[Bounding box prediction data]

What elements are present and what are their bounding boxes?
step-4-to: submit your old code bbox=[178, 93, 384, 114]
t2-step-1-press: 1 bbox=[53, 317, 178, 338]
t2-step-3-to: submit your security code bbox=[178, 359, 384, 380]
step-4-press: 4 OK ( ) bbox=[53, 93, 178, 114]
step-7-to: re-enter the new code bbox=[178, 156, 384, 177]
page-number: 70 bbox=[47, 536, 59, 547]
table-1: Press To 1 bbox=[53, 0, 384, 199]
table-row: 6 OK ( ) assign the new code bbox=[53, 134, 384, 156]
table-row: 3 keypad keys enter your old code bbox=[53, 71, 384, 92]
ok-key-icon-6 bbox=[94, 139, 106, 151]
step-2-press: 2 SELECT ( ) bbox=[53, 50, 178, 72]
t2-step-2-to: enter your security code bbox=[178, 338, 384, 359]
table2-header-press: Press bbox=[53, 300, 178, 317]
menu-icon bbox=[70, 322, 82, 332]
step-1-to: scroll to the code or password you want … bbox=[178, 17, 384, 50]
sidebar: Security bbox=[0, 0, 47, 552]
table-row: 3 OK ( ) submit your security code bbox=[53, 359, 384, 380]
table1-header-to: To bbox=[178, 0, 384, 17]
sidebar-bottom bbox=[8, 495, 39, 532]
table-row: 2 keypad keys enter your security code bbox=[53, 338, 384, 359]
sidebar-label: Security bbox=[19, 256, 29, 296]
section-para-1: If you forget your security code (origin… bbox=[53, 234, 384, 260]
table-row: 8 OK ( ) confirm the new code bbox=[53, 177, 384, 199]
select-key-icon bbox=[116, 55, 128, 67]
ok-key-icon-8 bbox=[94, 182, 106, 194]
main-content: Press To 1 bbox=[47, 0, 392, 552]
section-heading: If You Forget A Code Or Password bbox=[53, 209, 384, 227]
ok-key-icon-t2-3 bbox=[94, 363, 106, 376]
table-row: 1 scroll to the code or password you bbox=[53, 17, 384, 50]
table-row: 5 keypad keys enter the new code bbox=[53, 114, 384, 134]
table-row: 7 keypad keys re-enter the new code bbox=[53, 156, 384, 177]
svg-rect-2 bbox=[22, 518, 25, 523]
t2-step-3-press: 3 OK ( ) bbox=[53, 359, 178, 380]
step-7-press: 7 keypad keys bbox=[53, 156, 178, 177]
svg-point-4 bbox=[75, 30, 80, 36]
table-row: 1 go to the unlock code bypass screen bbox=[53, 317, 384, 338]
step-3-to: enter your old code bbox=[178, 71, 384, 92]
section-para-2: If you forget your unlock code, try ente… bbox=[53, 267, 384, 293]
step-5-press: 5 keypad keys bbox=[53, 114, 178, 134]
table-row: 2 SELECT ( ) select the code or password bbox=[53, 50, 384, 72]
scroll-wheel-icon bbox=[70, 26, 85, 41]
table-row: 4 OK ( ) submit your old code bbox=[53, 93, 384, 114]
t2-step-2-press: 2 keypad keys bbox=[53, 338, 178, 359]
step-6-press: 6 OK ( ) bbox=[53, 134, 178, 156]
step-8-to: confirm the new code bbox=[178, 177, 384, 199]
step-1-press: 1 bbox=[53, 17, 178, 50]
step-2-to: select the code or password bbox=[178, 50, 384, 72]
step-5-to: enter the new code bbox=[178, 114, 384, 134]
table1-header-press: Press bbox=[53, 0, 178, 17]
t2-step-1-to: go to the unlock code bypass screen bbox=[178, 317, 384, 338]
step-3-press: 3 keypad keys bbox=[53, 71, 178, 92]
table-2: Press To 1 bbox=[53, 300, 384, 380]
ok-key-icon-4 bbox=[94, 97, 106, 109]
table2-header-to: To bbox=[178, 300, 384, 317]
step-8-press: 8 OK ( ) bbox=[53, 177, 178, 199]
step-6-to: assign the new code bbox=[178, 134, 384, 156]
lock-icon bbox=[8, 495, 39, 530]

▶ _About this task_
Would you transcribe all of the data, keeping each line exact?

▶ _Task response_
What elements are present and what are their bounding boxes?
step-4-to: submit your old code bbox=[178, 93, 384, 114]
t2-step-1-press: 1 bbox=[53, 317, 178, 338]
t2-step-3-to: submit your security code bbox=[178, 359, 384, 380]
step-4-press: 4 OK ( ) bbox=[53, 93, 178, 114]
step-7-to: re-enter the new code bbox=[178, 156, 384, 177]
page-number: 70 bbox=[47, 536, 59, 547]
table-1: Press To 1 bbox=[53, 0, 384, 199]
table-row: 6 OK ( ) assign the new code bbox=[53, 134, 384, 156]
table-row: 3 keypad keys enter your old code bbox=[53, 71, 384, 92]
ok-key-icon-6 bbox=[94, 139, 106, 151]
step-2-press: 2 SELECT ( ) bbox=[53, 50, 178, 72]
t2-step-2-to: enter your security code bbox=[178, 338, 384, 359]
table2-header-press: Press bbox=[53, 300, 178, 317]
menu-icon bbox=[70, 322, 82, 332]
step-1-to: scroll to the code or password you want … bbox=[178, 17, 384, 50]
sidebar: Security bbox=[0, 0, 47, 552]
table-row: 3 OK ( ) submit your security code bbox=[53, 359, 384, 380]
table1-header-to: To bbox=[178, 0, 384, 17]
sidebar-bottom bbox=[8, 495, 39, 532]
table-row: 2 keypad keys enter your security code bbox=[53, 338, 384, 359]
sidebar-label: Security bbox=[19, 256, 29, 296]
section-para-1: If you forget your security code (origin… bbox=[53, 234, 384, 260]
table-row: 8 OK ( ) confirm the new code bbox=[53, 177, 384, 199]
select-key-icon bbox=[116, 55, 128, 67]
ok-key-icon-8 bbox=[94, 182, 106, 194]
main-content: Press To 1 bbox=[47, 0, 392, 552]
section-heading: If You Forget A Code Or Password bbox=[53, 209, 384, 227]
ok-key-icon-t2-3 bbox=[94, 363, 106, 376]
table-row: 1 scroll to the code or password you bbox=[53, 17, 384, 50]
table-row: 5 keypad keys enter the new code bbox=[53, 114, 384, 134]
table-row: 7 keypad keys re-enter the new code bbox=[53, 156, 384, 177]
svg-rect-2 bbox=[22, 518, 25, 523]
t2-step-3-press: 3 OK ( ) bbox=[53, 359, 178, 380]
step-7-press: 7 keypad keys bbox=[53, 156, 178, 177]
svg-point-4 bbox=[75, 30, 80, 36]
table-row: 1 go to the unlock code bypass screen bbox=[53, 317, 384, 338]
step-3-to: enter your old code bbox=[178, 71, 384, 92]
section-para-2: If you forget your unlock code, try ente… bbox=[53, 267, 384, 293]
step-5-press: 5 keypad keys bbox=[53, 114, 178, 134]
table-row: 2 SELECT ( ) select the code or password bbox=[53, 50, 384, 72]
scroll-wheel-icon bbox=[70, 26, 85, 41]
table-row: 4 OK ( ) submit your old code bbox=[53, 93, 384, 114]
t2-step-2-press: 2 keypad keys bbox=[53, 338, 178, 359]
step-6-press: 6 OK ( ) bbox=[53, 134, 178, 156]
step-8-to: confirm the new code bbox=[178, 177, 384, 199]
step-1-press: 1 bbox=[53, 17, 178, 50]
step-2-to: select the code or password bbox=[178, 50, 384, 72]
step-5-to: enter the new code bbox=[178, 114, 384, 134]
table1-header-press: Press bbox=[53, 0, 178, 17]
t2-step-1-to: go to the unlock code bypass screen bbox=[178, 317, 384, 338]
step-3-press: 3 keypad keys bbox=[53, 71, 178, 92]
table-2: Press To 1 bbox=[53, 300, 384, 380]
ok-key-icon-4 bbox=[94, 97, 106, 109]
table2-header-to: To bbox=[178, 300, 384, 317]
step-8-press: 8 OK ( ) bbox=[53, 177, 178, 199]
step-6-to: assign the new code bbox=[178, 134, 384, 156]
lock-icon bbox=[8, 495, 39, 530]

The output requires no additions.